Forumsregeln
Bevor du Fragen stellst, schau bitte hier nach: http://www.satinangora.de/genetik.html

Frage zur Genkopplung

von Zilvervos » 27. Jun 2011 14:06

Frage zur Genkopplung

Hallo zusammen!

Ich habe da eine Frage zum Spaltungsgesetz von Genen. Ich beschäftige mich ein wenig mit Genetik und habe jetzt zum ersten mal in meiner Kaninchenzucht Rückverpaarungen und Geschwisterverpaarungen vorgenommen.

Parentalgeneration war

isabell ( separatorträger) x weißgrannen havanna reinerbig

F1 Generation war

1x schwarz otter, 1 x havanna otter und 2 x wg schwarz

Nun habe ich aus der F 1 Generation den schwarz otter Rammler mit seiner schwester in wg schwarz verpaart.
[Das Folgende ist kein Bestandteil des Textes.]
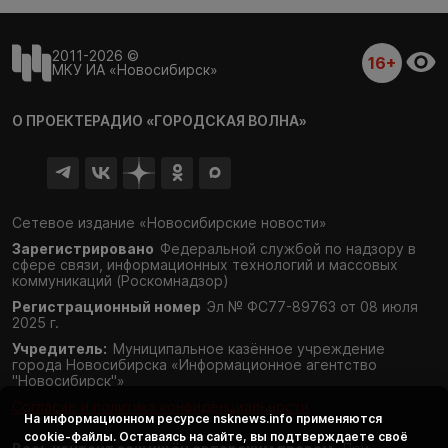
2011-2026 ©
16+
МКУ ИА «Новосибирск»
О ПРОЕКТЕ
РАДИО «ГОРОДСКАЯ ВОЛНА»
Сетевое издание «Новосибирские новости»
Зарегистрировано
Федеральной службой по надзору в
сфере связи,
информационных технологий и массовых
коммуникаций (Роскомнадзор)
Регистрационный номер
Эл № ФС77-89763 от 08 июля
2025 г.
Учредитель:
Муниципальное казённое учреждение
города Новосибирска «Информационное агентство
"Новосибирск"»
Согласие и политика конфиденциальности
На информационном ресурсе
nsknews.info
применяются
cookie-файлы. Оставаясь на сайте, вы подтверждаете своё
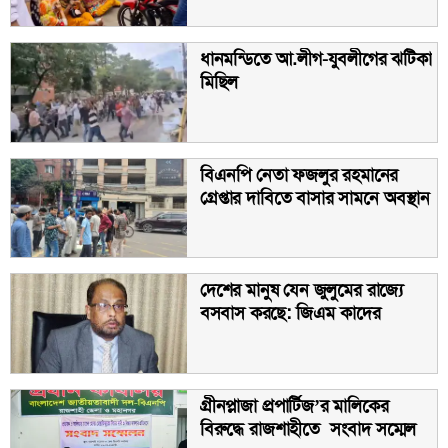
ধানমন্ডিতে আ.লীগ-যুবলীগের ঝটিকা
মিছিল
বিএনপি নেতা ফজলুর রহমানের
গ্রেপ্তার দাবিতে বাসার সামনে অবস্থান
দেশের মানুষ যেন জুলুমের রাজ্যে
বসবাস করছে: জিএম কাদের
গ্রীনপ্লাজা প্রপার্টিজ’র মালিকের
বিরুদ্ধে রাজশাহীতে সংবাদ সম্মেল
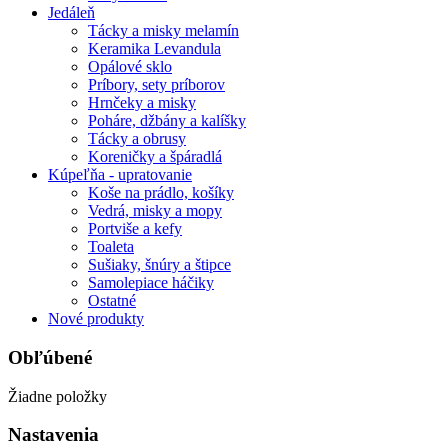
Jedáleň
Tácky a misky melamín
Keramika Levandula
Opálové sklo
Príbory, sety príborov
Hrnčeky a misky
Poháre, džbány a kalíšky
Tácky a obrusy
Koreničky a špáradlá
Kúpeľňa - upratovanie
Koše na prádlo, košíky
Vedrá, misky a mopy
Portviše a kefy
Toaleta
Sušiaky, šnúry a štipce
Samolepiace háčiky
Ostatné
Nové produkty
Obľúbené
Žiadne položky
Nastavenia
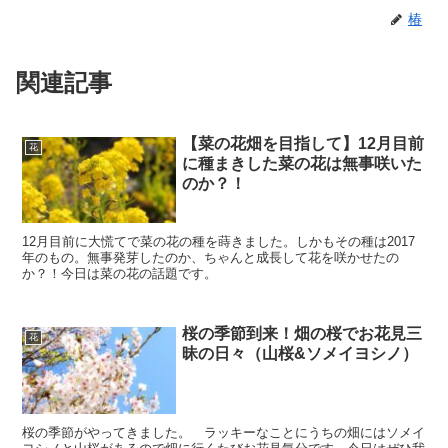
椿
関連記事
【菜の花畑を目指して】12月目前
花
に種まきした菜の花は無事咲いた
のか？！
12月目前に大慌てで菜の花の種を蒔きました。しかもその種は2017
年のもの。無事発芽したのか、ちゃんと成長して花を咲かせたの
か？！今日は菜の花の話題です。
桜の季節到来！畑の桜でお花見三
花
昧の日々（山桜&ソメイヨシノ）
桜の季節がやってきました。 ラッキーなことにうちの畑にはソメイ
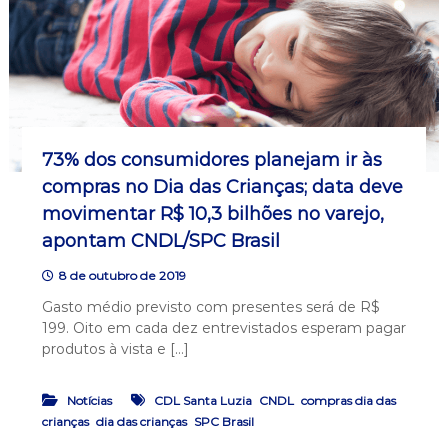
73% dos consumidores planejam ir às
compras no Dia das Crianças; data deve
movimentar R$ 10,3 bilhões no varejo,
apontam CNDL/SPC Brasil
8 de outubro de 2019
Gasto médio previsto com presentes será de R$
199. Oito em cada dez entrevistados esperam pagar
produtos à vista e […]
,
,
Notícias
CDL Santa Luzia
CNDL
compras dia das
,
,
crianças
dia das crianças
SPC Brasil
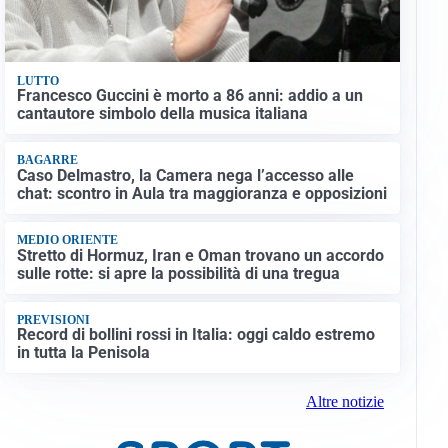
LUTTO
Francesco Guccini è morto a 86 anni: addio a un
cantautore simbolo della musica italiana
BAGARRE
Caso Delmastro, la Camera nega l’accesso alle
chat: scontro in Aula tra maggioranza e opposizioni
MEDIO ORIENTE
Stretto di Hormuz, Iran e Oman trovano un accordo
sulle rotte: si apre la possibilità di una tregua
PREVISIONI
Record di bollini rossi in Italia: oggi caldo estremo
in tutta la Penisola
Altre notizie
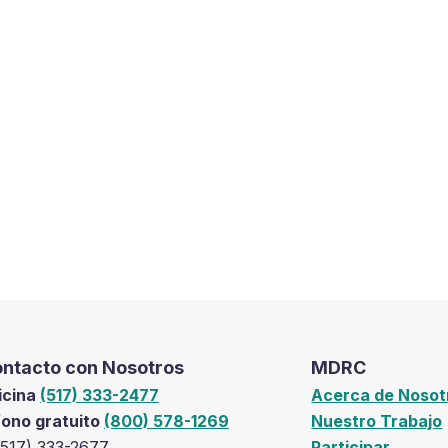
ntacto con Nosotros
MDRC
icina
(517) 333-2477
Acerca de Nosot
fono gratuito
(800) 578-1269
Nuestro Trabajo
(517) 333-2677
Participar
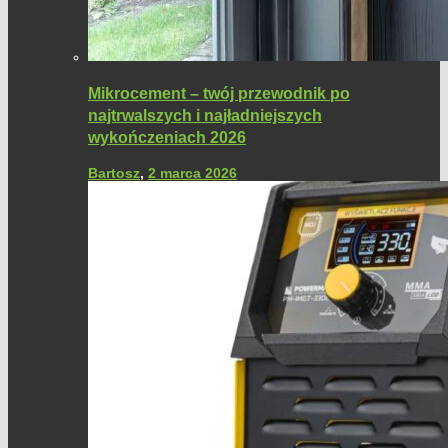
Mikrocement – twój przewodnik po
najtrwalszych i najładniejszych
wykończeniach 2026
Bartosz
,
2 marca 2026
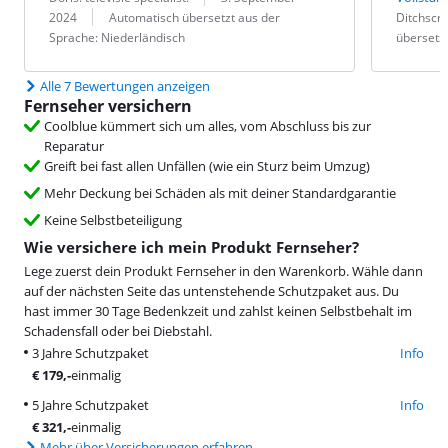
Übersetzung:
Bewertung v
Datum:
Übersetzung
2024
Automatisch übersetzt aus der
Ditchscr
Sprache: Niederländisch
übersetzt
Alle 7 Bewertungen anzeigen
Fernseher versichern
Coolblue kümmert sich um alles, vom Abschluss bis zur
Reparatur
Greift bei fast allen Unfällen (wie ein Sturz beim Umzug)
Mehr Deckung bei Schäden als mit deiner Standardgarantie
Keine Selbstbeteiligung
Wie versichere ich mein Produkt Fernseher?
Lege zuerst dein Produkt Fernseher in den Warenkorb. Wähle dann
auf der nächsten Seite das untenstehende Schutzpaket aus. Du
hast immer 30 Tage Bedenkzeit und zahlst keinen Selbstbehalt im
Schadensfall oder bei Diebstahl.
3 Jahre Schutzpaket
Info
€
179
,-
einmalig
5 Jahre Schutzpaket
Info
€
321
,-
einmalig
Mehr über Versicherungen erfahren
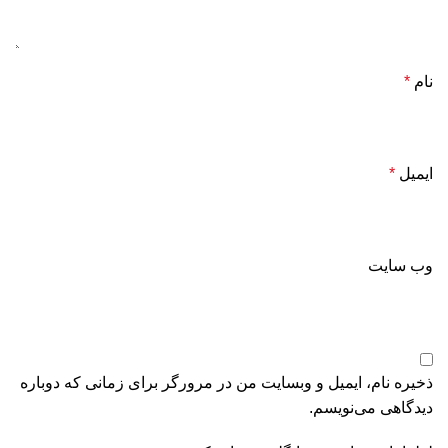
نام
*
ایمیل
*
وب‌ سایت
ذخیره نام، ایمیل و وبسایت من در مرورگر برای زمانی که دوباره
دیدگاهی می‌نویسم.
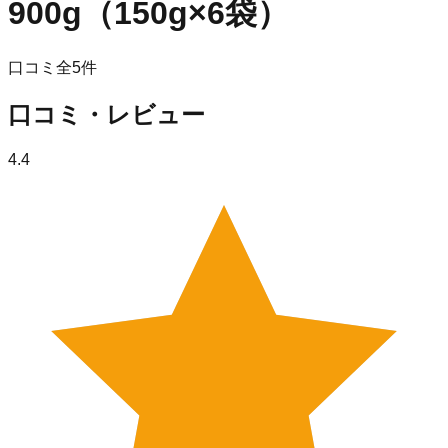
900g（150g×6袋）
口コミ全
5
件
口コミ・レビュー
4.4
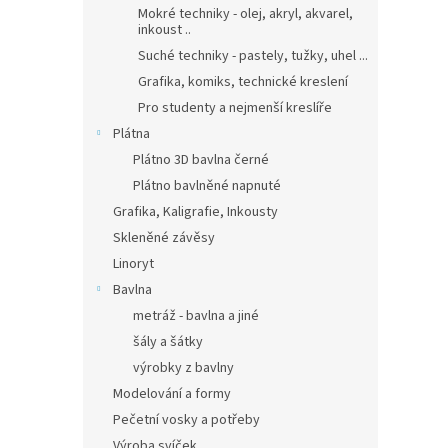
Mokré techniky - olej, akryl, akvarel,
inkoust ..
Suché techniky - pastely, tužky, uhel ...
Grafika, komiks, technické kreslení
Pro studenty a nejmenší kreslíře
Plátna
Plátno 3D bavlna černé
Plátno bavlněné napnuté
Grafika, Kaligrafie, Inkousty
Skleněné závěsy
Linoryt
Bavlna
metráž - bavlna a jiné
šály a šátky
výrobky z bavlny
Modelování a formy
Pečetní vosky a potřeby
Výroba svíček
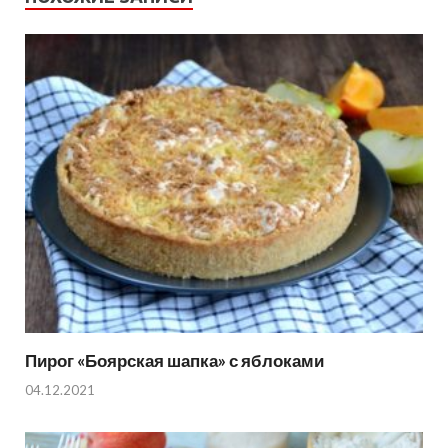
Пирог «Боярская шапка» с яблоками
04.12.2021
Das Ergebnis ist mir nicht so schlüssig, Es scheinen entweder alle 3 Junge(n) blau und blau wg zu sein oder das selbe in Feh.
Wie kann das möglich sein. Die gene sollten sich doch in einem bestimmten Verhätnis aufspalten? Aber dass alle 3 die selbe Farbe haben ist mir nicht so schlüssig.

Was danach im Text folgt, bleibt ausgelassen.